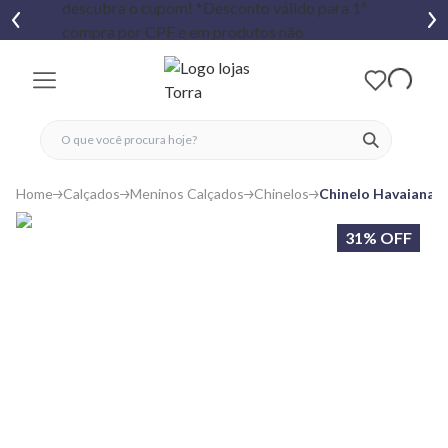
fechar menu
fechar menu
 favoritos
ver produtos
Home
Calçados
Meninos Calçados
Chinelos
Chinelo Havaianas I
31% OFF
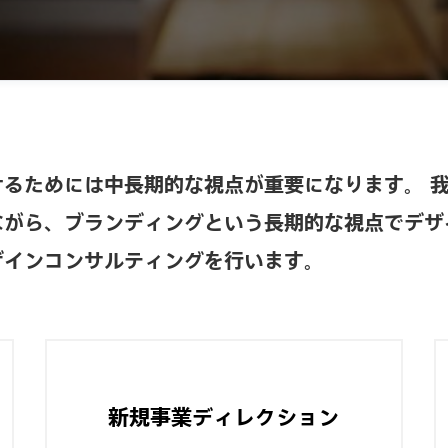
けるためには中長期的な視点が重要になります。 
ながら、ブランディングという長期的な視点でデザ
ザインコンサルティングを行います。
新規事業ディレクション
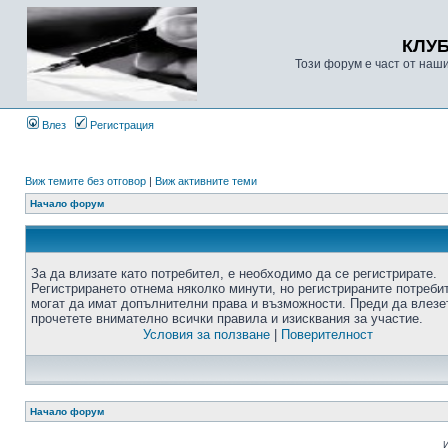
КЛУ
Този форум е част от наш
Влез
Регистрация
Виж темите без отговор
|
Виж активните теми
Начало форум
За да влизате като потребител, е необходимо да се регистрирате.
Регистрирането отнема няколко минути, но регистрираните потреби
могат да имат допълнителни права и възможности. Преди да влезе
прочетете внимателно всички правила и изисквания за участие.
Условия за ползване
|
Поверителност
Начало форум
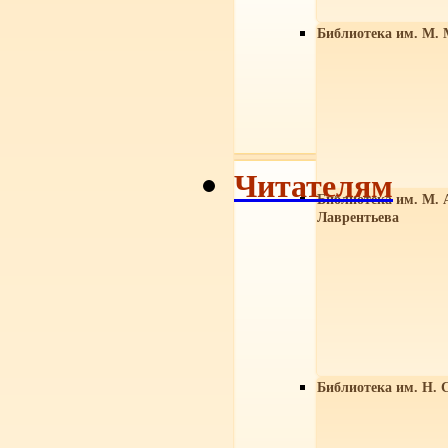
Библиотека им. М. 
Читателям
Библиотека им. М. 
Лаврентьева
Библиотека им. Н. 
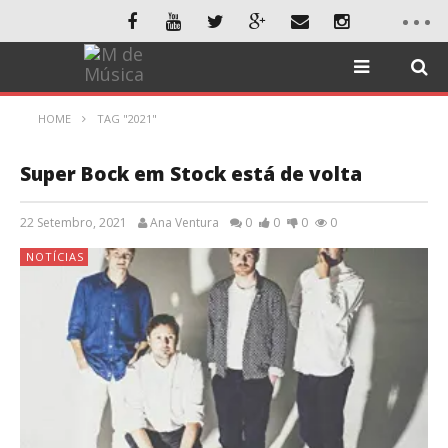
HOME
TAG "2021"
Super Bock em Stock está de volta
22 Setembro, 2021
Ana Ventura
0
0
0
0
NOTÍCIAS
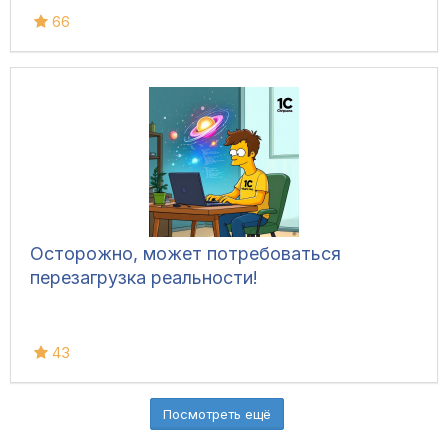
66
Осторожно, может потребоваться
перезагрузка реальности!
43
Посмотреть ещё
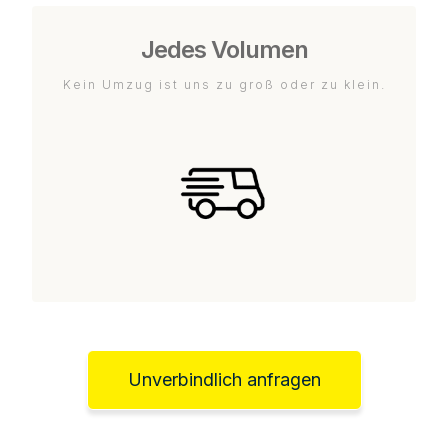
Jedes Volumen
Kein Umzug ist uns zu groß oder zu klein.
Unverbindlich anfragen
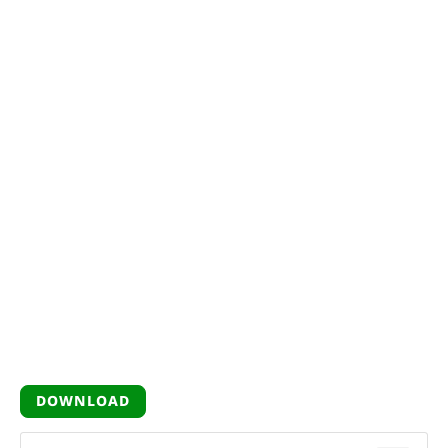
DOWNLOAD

__________

Try it -
Could the entries above be printed again exactly, apart from the pictures?

Response -
fechar menu
fechar menu
 favoritos
ver produtos
Home
Calçados
Meninos Calçados
Chinelos
Chinelo Havaianas I
31% OFF
けるためには中長期的な視点が重要になります。 
ながら、ブランディングという長期的な視点でデザ
ザインコンサルティングを行います。
新規事業ディレクション
КЛУ
Този форум е част от наш
Влез
Регистрация
Виж темите без отговор
|
Виж активните теми
Начало форум
За да влизате като потребител, е необходимо да се регистрирате.
Регистрирането отнема няколко минути, но регистрираните потреби
могат да имат допълнителни права и възможности. Преди да влезе
прочетете внимателно всички правила и изисквания за участие.
Условия за ползване
|
Поверителност
Начало форум
Библиотека им. М. 
Читателям
Библиотека им. М. 
Лаврентьева
Библиотека им. Н. 
HOME
TAG "2021"
Super Bock em Stock está de volta
22 Setembro, 2021
Ana Ventura
0
0
0
0
NOTÍCIAS
66
Осторожно, может потребоваться
перезагрузка реальности!
43
Посмотреть ещё
Jedes Volumen
Kein Umzug ist uns zu groß oder zu klein.
Unverbindlich anfragen
DOWNLOAD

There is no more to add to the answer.